Tutorial: SDMX integration

This tutorial will describe how to integrate your Open SDG platform with SDMX data, metadata, and translations.

Topics covered

  • Using SDMX data
  • Using SDMX metadata
  • Using SDMX translations

Requirements

  • This tutorial assumes you already have your data in SDMX format via a remote SDMX API. (However this approach also works with local SDMX files.)
  • This tutorial assumes you have already set up an Open SDG platform.

Level of difficulty

Anyone can follow the steps to complete the tutorial, however you will be using the YAML syntax involved in most Open SDG configurations. YAML requires particular indentation and spacing, so some attention to detail will be needed.

Some basic knowledge of SDMX is helpful but not required.

Removing the CSV input

The Open SDG platform out-of-the-box is configured to use CSV files as a data source - one file for each SDG indicator. In terms of Open SDG configuration, there is a "CSV input". When switching to SDMX, you will usually want to remove the CSV input.

There may be unusual cases where you need to keep some indicators as CSV-based because you don't have their data in SDMX format yet. So this section is optional.

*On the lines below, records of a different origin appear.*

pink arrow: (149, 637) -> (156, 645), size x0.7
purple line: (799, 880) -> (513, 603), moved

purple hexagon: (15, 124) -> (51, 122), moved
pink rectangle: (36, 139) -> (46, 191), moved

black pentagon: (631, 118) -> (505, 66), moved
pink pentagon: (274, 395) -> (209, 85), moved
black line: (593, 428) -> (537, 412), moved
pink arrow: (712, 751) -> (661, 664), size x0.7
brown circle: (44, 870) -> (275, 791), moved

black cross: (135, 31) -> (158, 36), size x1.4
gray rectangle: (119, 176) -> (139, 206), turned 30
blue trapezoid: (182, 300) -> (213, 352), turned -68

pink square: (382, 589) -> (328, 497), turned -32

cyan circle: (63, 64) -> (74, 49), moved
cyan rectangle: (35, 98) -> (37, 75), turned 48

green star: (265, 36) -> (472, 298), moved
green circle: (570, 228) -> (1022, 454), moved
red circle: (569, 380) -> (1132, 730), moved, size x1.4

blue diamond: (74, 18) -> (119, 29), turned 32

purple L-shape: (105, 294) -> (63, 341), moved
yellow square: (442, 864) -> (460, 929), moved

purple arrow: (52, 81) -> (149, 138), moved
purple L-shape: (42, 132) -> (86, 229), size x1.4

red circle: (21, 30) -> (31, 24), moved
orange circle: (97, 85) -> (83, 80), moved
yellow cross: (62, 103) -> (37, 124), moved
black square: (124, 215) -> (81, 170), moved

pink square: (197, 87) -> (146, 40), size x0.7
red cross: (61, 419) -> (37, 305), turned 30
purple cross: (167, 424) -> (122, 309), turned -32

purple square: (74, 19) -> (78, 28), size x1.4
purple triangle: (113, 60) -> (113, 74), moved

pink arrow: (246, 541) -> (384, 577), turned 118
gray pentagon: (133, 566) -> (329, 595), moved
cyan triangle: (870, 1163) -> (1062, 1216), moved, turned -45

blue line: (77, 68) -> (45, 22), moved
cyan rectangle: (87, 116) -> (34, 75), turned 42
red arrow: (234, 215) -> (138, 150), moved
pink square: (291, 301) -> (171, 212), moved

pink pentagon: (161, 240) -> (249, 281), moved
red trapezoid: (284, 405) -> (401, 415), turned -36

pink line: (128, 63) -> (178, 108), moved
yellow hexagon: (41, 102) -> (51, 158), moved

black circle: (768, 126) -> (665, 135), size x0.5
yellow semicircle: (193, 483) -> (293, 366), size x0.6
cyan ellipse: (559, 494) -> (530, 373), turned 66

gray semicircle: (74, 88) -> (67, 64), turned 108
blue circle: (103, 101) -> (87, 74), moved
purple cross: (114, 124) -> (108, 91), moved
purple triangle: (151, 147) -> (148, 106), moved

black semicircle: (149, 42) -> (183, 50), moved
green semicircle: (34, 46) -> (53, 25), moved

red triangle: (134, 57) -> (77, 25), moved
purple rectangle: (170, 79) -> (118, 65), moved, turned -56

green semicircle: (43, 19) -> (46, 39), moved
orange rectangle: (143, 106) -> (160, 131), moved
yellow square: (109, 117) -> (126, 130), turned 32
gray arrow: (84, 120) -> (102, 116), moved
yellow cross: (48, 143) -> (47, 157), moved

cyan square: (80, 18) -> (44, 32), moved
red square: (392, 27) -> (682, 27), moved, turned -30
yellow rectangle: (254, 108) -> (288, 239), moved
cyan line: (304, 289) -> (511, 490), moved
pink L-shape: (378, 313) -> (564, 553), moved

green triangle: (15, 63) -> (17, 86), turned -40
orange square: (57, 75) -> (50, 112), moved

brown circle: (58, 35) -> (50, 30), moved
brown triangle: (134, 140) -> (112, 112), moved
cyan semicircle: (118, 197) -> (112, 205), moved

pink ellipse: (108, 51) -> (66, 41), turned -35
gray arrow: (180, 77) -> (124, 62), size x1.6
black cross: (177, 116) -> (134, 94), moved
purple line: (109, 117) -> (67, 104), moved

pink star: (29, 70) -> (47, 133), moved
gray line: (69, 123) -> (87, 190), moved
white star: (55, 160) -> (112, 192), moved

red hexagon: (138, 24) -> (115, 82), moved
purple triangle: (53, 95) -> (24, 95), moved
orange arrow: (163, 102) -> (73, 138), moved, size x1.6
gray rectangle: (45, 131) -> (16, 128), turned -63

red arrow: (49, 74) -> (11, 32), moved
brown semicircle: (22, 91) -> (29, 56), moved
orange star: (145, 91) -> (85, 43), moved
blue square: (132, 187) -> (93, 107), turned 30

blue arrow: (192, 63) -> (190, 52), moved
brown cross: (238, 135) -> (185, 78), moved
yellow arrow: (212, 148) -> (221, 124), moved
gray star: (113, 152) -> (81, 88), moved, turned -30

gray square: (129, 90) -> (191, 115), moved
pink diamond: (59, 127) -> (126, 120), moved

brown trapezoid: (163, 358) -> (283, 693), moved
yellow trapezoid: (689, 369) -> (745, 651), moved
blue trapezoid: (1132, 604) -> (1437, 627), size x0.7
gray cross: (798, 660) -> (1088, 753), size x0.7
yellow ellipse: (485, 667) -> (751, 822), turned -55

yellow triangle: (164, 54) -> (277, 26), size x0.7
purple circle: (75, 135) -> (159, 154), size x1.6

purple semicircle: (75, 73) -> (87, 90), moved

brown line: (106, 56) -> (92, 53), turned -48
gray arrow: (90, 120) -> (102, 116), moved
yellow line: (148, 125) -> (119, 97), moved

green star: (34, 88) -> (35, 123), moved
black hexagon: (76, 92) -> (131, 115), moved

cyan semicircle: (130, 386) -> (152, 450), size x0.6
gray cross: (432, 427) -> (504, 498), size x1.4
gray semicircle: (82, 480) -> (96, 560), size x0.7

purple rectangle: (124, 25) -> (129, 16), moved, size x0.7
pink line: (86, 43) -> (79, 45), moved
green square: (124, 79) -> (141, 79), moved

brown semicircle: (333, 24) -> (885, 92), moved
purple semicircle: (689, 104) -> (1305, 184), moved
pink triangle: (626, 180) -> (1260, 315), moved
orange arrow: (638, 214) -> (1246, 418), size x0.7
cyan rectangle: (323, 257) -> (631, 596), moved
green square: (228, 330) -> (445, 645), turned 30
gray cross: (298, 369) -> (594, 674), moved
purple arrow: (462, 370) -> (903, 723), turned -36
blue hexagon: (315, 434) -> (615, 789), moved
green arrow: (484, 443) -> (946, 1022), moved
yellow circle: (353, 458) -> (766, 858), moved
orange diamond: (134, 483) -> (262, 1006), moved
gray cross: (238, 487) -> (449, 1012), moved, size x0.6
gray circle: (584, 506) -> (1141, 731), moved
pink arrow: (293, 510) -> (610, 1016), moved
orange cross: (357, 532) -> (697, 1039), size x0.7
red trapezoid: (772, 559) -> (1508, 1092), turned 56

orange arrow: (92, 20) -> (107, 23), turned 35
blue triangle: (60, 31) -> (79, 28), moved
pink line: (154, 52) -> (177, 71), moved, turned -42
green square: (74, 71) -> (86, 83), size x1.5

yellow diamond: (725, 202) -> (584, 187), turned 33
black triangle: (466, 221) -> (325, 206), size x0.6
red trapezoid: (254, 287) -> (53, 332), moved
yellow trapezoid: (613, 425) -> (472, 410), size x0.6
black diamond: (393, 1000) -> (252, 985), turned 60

The inputs are controlled in your data configuration (config_data.yml file) in your data repository. This setting contains any number of inputs in a list. To remove the CSV input, simply delete that item from the list. For example, if you are starting with this:

inputs:
  - class: InputCsvData
    path_pattern: data/*.csv
  - class: InputYamlMeta
    path_pattern: indicator-config/*.yml
    git: false

You can remove the CSV input by changing it to this:

inputs:
  - class: InputYamlMeta
    path_pattern: indicator-config/*.yml
    git: false

Adding the SDMX data input

Next we will add some code in the same place, but this time it will refer to your SDMX data source.

Gather the URLs for your data and structure

Before proceeding you will need to know the location for your data, and the location for your structure. (The structure is often referred to as the "DSD".) Assuming you are using a remote SDMX API, these should both be URLs (i.e., they should start with "https://"). Get these URLs from your SDMX API, or by consulting your data managers. For this tutorial we will assume the URLs are:

  • https://my-sdmx-api.org/my-data
  • https://my-sdmx-api.org/my-structure

Note that it is also possible to use "local" data and structure files which are uploaded to your data repository. Simply upload them and then, instead of a URL, use the path within the repository (eg, "some-folder/my-data.xml").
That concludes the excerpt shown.